Jewish World Review April 2, 2002 / 20 Nisan, 5762
http://www.NewsAndOpinion.com | One of my first columns here was on a 1989 report accusing Wellesley College of racial discrimination. The report contained no evidence of real bias. Instead, it focused on discomfort among nonwhite students-some cafeteria food was unfamiliar; posters in the bookstore featured Bavarian castles but no Third World settings. All of this was said to add up to subtle, "unconsciously white" bias that hobbled minority students.
This was my first exposure to the modern evidence-free, feelings-based bias report. Perhaps the most successful of these reports was the 1999 one on gender bias at the Massachusetts Instituteof Technology School of Science. Gender bias operates in "a stealthlike way," said biology Prof. Nancy Hopkins, the driving force be- hind the report. "Stealthlike," "subtle," and "institutionalized" biases are the kinds you needn't document or even describe. They are just there.
After complaining bitterly, Hopkins was allowed to be the lead chair of a panel, which conducted its own inquiry and-lo and behold-produced the report that found her charge accurate. The committee made a stab at gathering evidence, measuring offices, and counting heads, but nothing convincing was put on the table. The panel said it looked at quantitative measures of academic achievement but refused to make its data public. Prof. Judith Kleinfeld of the University of Alaska-Fairbanks, who did an analysis for the right-of-center Inde- pendent Women's Forum, said the MIT study "presents no objective evidence whatsoever to support claims of gender discrimination." Younger women teaching at MIT seemed to agree. Buried in the back of the report was the admission that "untenured women faculty feel that men and women faculty are treated equally."
Shaky ground. No matter. America's diversity machine threw itself fully behind the report, shaky as it was. The New York Times gave it uncritical Page 1 coverage. The Ford Foundation donated a million dollars to see if other universities needed the MIT treatment. Hopkins was invited to the White House. MIT capitulated, accusing itself of deep (but "subtle" and vague) gender bias.
Now the gender bias analysts at MIT are back, this time with reports on four MIT schools not mentioned before. Again, the text is awash in feelings-based prose, with "women more frequently reporting negative experiences" and expressing "feelings of exclusion." The word marginalization, mandatory in bias reports, appears relentlessly.

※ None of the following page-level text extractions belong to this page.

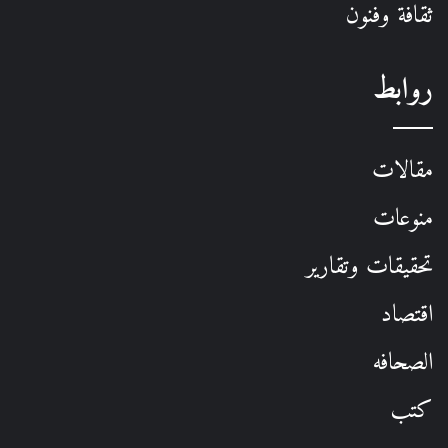
ثقافة وفنون
روابط
مقالات
منوعات
تحقيقات وتقارير
اقتصاد
الصحافه
كتب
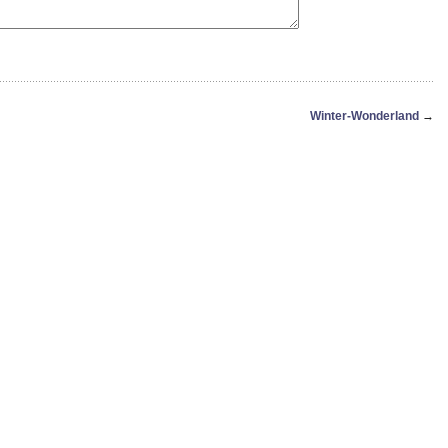
Winter-Wonderland
→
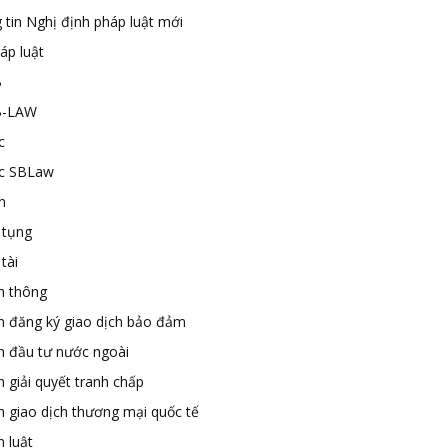
 tin Nghị định pháp luật mới
áp luật
B
B-LAW
c
ức SBLaw
n
 tụng
tài
n thông
n đăng ký giao dịch bảo đảm
n đầu tư nước ngoài
 giải quyết tranh chấp
n giao dịch thương mại quốc tế
 luật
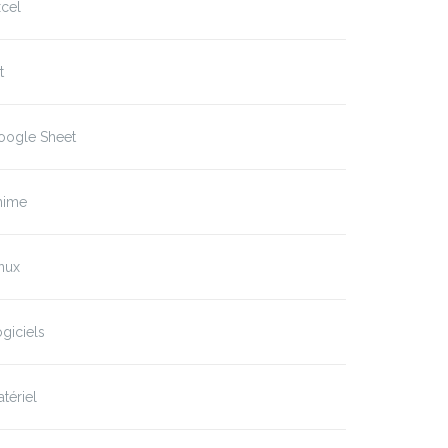
cel
t
oogle Sheet
nime
nux
giciels
tériel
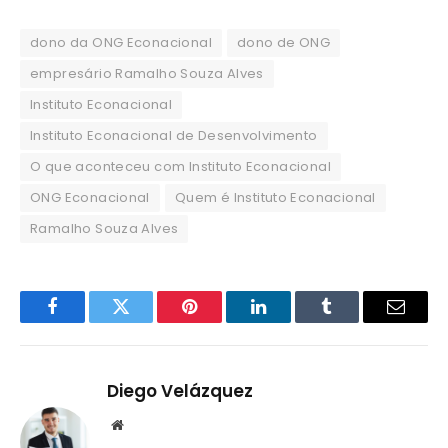
dono da ONG Econacional
dono de ONG
empresário Ramalho Souza Alves
Instituto Econacional
Instituto Econacional de Desenvolvimento
O que aconteceu com Instituto Econacional
ONG Econacional
Quem é Instituto Econacional
Ramalho Souza Alves
Facebook
Twitter
Pinterest
LinkedIn
Tumblr
Email
Diego Velázquez
Website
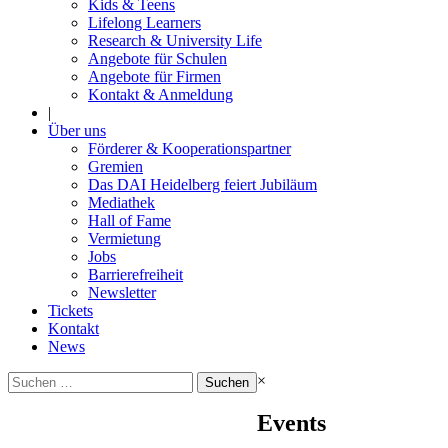
Kids & Teens
Lifelong Learners
Research & University Life
Angebote für Schulen
Angebote für Firmen
Kontakt & Anmeldung
|
Über uns
Förderer & Kooperationspartner
Gremien
Das DAI Heidelberg feiert Jubiläum
Mediathek
Hall of Fame
Vermietung
Jobs
Barrierefreiheit
Newsletter
Tickets
Kontakt
News
Suchen
×
nach:
Events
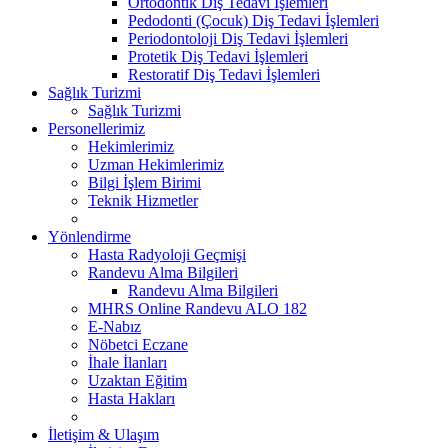
Ortodontik Diş Tedavi İşlemleri
Pedodonti (Çocuk) Diş Tedavi İşlemleri
Periodontoloji Diş Tedavi İşlemleri
Protetik Diş Tedavi İşlemleri
Restoratif Diş Tedavi İşlemleri
Sağlık Turizmi
Sağlık Turizmi
Personellerimiz
Hekimlerimiz
Uzman Hekimlerimiz
Bilgi İşlem Birimi
Teknik Hizmetler
Yönlendirme
Hasta Radyoloji Geçmişi
Randevu Alma Bilgileri
Randevu Alma Bilgileri
MHRS Online Randevu ALO 182
E-Nabız
Nöbetci Eczane
İhale İlanları
Uzaktan Eğitim
Hasta Hakları
İletişim & Ulaşım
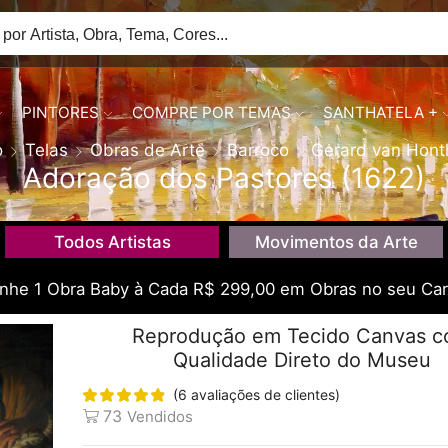
PINTORES
COMPRE POR TEMAS
SANTHATELA +
o
Telas
Obras de Arte
Barroco
Gerard van Hont
Adoração dos Pastores (1622)
Todos Artistas
Movimentos da Arte
he 1 Obra Baby à Cada R$ 299,00 em Obras no seu Car
Reprodução em Tecido Canvas 
Qualidade Direto do Museu
(
6
avaliações de clientes)
73
Vendidos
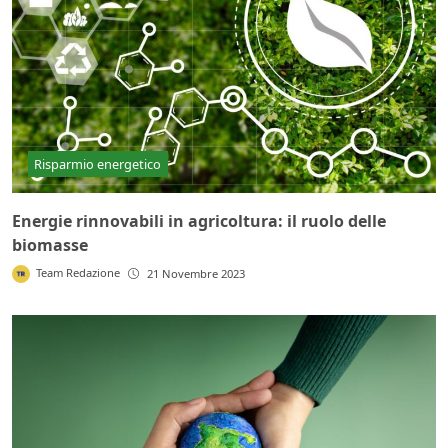
Risparmio energetico
Energie rinnovabili in agricoltura: il ruolo delle
biomasse
Team Redazione
21 Novembre 2023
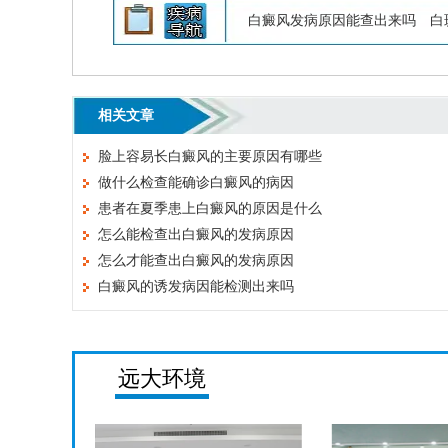
白癜风发病原因能查出来吗
白
相关文章
脸上容易长白癜风的主要原因有哪些
做什么检查能确诊白癜风的病因
患者在夏季患上白癜风的原因是什么
怎么能检查出白癜风的发病原因
怎么才能查出白癜风的发病原因
白癜风的诱发病因能检测出来吗
远大环境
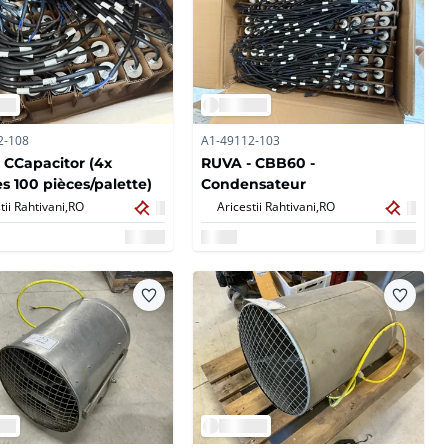
2-108
A1-49112-103
 CCapacitor (4x
RUVA - CBB60 -
es 100 pièces/palette)
Condensateur
tii Rahtivani,
RO
Aricestii Rahtivani,
RO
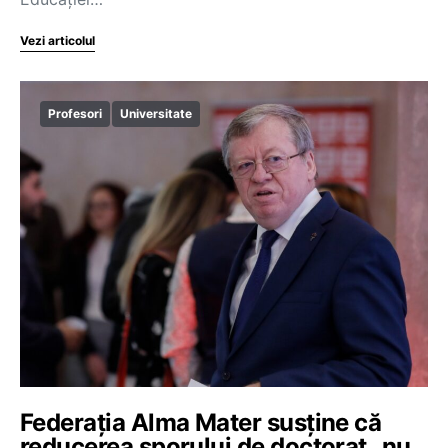
Vezi articolul
Profesori
Universitate
Federația Alma Mater susține că
reducerea sporului de doctorat „nu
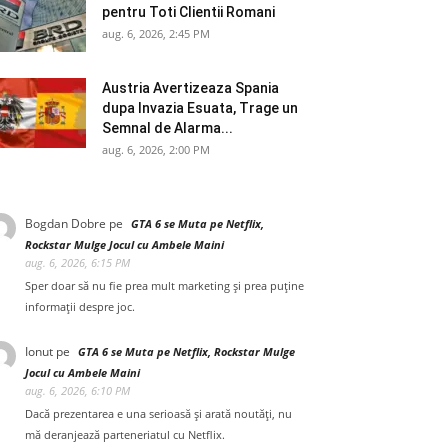
pentru Toti Clientii Romani
aug. 6, 2026, 2:45 PM
Austria Avertizeaza Spania
dupa Invazia Esuata, Trage un
Semnal de Alarma...
aug. 6, 2026, 2:00 PM
Bogdan Dobre
pe
GTA 6 se Muta pe Netflix,
Rockstar Mulge Jocul cu Ambele Maini
aug. 6, 2026, 6:15 PM
Sper doar să nu fie prea mult marketing și prea puține
informații despre joc.
Ionut
pe
GTA 6 se Muta pe Netflix, Rockstar Mulge
Jocul cu Ambele Maini
aug. 6, 2026, 6:10 PM
Dacă prezentarea e una serioasă și arată noutăți, nu
mă deranjează parteneriatul cu Netflix.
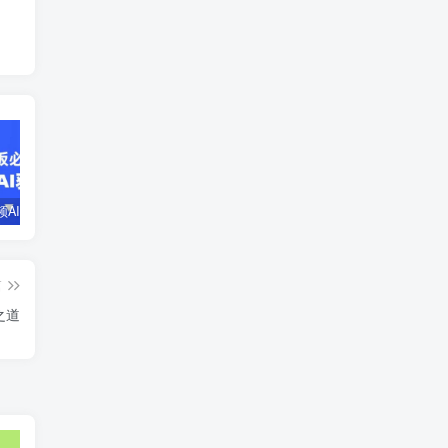
企业短视频AI获客霸屏流量课，6步短视频+AI突围法，3大霸屏抢客策略
小说推文全部玩法教学，0粉丝发布视频就可以产生收益，真正0门槛
蛋花小说推文项目，0粉即可变现，新人搬运实操教程
篇
之道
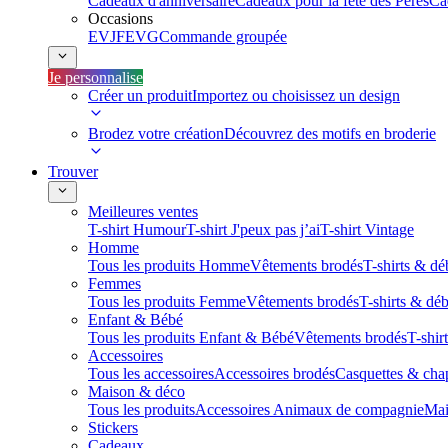
Cadeaux d'anniversaire
Cadeaux pour la fête des Pères
Ca
Occasions
EVJF
EVG
Commande groupée
Je personnalise
Créer un produit
Importez ou choisissez un design
Brodez votre création
Découvrez des motifs en broderie
Trouver
Meilleures ventes
T-shirt Humour
T-shirt J'peux pas j’ai
T-shirt Vintage
Homme
Tous les produits Homme
Vêtements brodés
T-shirts & dé
Femmes
Tous les produits Femme
Vêtements brodés
T-shirts & dé
Enfant & Bébé
Tous les produits Enfant & Bébé
Vêtements brodés
T-shir
Accessoires
Tous les accessoires
Accessoires brodés
Casquettes & cha
Maison & déco
Tous les produits
Accessoires Animaux de compagnie
Mai
Stickers
Cadeaux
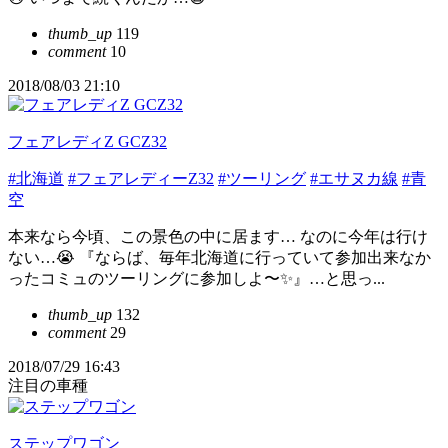
thumb_up
119
comment
10
2018/08/03 21:10
フェアレディZ GCZ32
#北海道
#フェアレディーZ32
#ツーリング
#エサヌカ線
#青
空
本来なら今頃、この景色の中に居ます… なのに今年は行け
ない…😭 『ならば、毎年北海道に行っていて参加出来なか
ったコミュのツーリングに参加しよ〜✨』…と思っ...
thumb_up
132
comment
29
2018/07/29 16:43
注目の車種
ステップワゴン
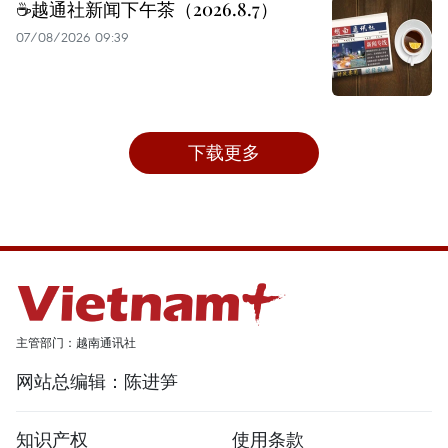
☕️越通社新闻下午茶（2026.8.7）
07/08/2026 09:39
下载更多
主管部门：越南通讯社
网站总编辑：陈进笋
知识产权
使用条款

Why do some MIT women feel marginalized? According to a report coauthored by James Steiger, a statistician and professor of psychology at the University of British Columbia, MIT senior women in biology, on average, published fewer scientific articles, were cited less in other scientists' work, and brought in less grant money than the male scientists. All the women at MIT are very good. All would be stars elsewhere. But MIT is a very fast track, so some are below average for a campus that sets standards that high. Men in this predicament can't chalk it up to gender. Women can.
One MIT report tosses in good news, then paddles past it. It mentions that the engineering school has a history of giving tenure to a higher percentage of women than men and quicker promotions to full professor as well. But then the report lurches back to chatter about marginalization.
The new reports' 100 pages are laid out in a way that makes it hard for journalists to encapsulate what is being said. One example, though: At one point the management report tries to measure comparative discomfort levels of female and male professors. It's a wildly unscientific effort. In general, says Steiger, "any undergraduate in a research methods course could debunk these reports."
The sad truth is that MIT, one of the world's great centers of scientific education, has now produced and accepted two astonishingly unscientific studies of its own administrative behavior. In response to these studies, nobody on campus has spoken out. "The people on the gender committees control the airwaves on this story, and nobody will speak up," Steiger says. "And with good reason. If they speak, they will be branded as misogynists, and their careers will be in jeopardy."
Worse, the culture of MIT is being changed. Gender equity has replaced scientific merit as the value administrators will be judged by. And as always in preference schemes, women on the faculty will now come under suspicion as people who wouldn't be there except for politics. And all without any real discussion or open debate.